While Première Vision Paris has been cancelled, the Milano Unica textile show is going ahead in September


To add an extra boost to this chaotic post-vacation period, the organisers of White Milano have launched the ‘Milano loves Italy’ project, designed to bring together and synergise the efforts of the leading players within Italy's fashion system, from showrooms to trade shows to the Milan Fashion Week, as well as local authorities.

After months of virtual events, fashion industry professionals are keen to get together and to view real live products. A sentiment that is palpable in Milan, where the President of the Italian Fashion Chamber (CNMI), Carlo Capasa, has confirmed the Milan Fashion Week will go ahead on September 22-28 in a phygital format, featuring 28 live catwalk shows.

Leading labels like Fendi, Dolce & Gabbana, Prada, Versace, Giorgio Armani, Salvatore Ferragamo, Max Mara and Etro have heeded the call (Gucci will instead give the event a miss), joined, among others, by Tod’s, Boss, Marni, N°21, Calcaterra and Sunnei. The programme will be completed by a great deal of digital content, comprising 24 films, among them those by Missoni, Philipp Plein, Dsquared2, Marco De Vincenzo and GCDS.
 
However, the same optimistic mood isn’t currently felt in every leading fashion capital. Inter-country transportation links are still curtailed in some regions, and countries like the UK and Germany have recently introduced quarantine measures, so that business travel, for buyers and the press, is necessarily much reduced. Not to mention social distancing requirements, which are forcing labels to drastically reduce the number of guests at their shows.

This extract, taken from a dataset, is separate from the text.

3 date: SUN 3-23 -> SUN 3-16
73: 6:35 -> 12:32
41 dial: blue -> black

The New York Fashion Week, scheduled on September 13-16 with a closing show by Tom Ford, will be mostly held online, the event's new Runway360 website hosting some 60 names. A small number of catwalk shows will take place live, like Jason Wu’s at the fashion week’s opening, but will have to comply with the strict health protection measures still in place in the pandemic-stricken state of New York.

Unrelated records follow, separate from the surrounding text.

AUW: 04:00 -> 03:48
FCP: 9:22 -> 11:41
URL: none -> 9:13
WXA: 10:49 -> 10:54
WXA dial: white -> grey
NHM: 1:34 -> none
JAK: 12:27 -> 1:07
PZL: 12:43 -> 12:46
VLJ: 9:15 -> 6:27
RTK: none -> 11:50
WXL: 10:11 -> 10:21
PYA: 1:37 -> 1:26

Koché is preparing to stage a show at the Buttes-Chaumont park in Paris - © PixelFormula


The London Fashion Week too will be held in a reduced phygital format, on September 17-22. It will feature 25 physical shows and presentations, the majority of them streamed live online too, among them Burberry, Simone Rocha, Bethany Williams, Erdem, Pronounce and Victoria Beckham, and some 40 virtual presentations broadcast on the London Fashion Week’s website, including those by Art School, Bianca Saunders, Marques'Almeida and Richard Quinn.
 
Instead, with the exception of Koché, which has announced a show at the Buttes-Chaumont park, little is currently known about the Paris Fashion Week, scheduled from September 28 to October 6. The only information dates back to the French Haute Couture and Fashion Federation’s June announcement, indicating that it will comply with the official guidelines regarding the Covid-19 pandemic, and that the event will be integrated by the Paris Fashion Week’s online tools. Most major labels however are extremely keen to return to catwalk shows.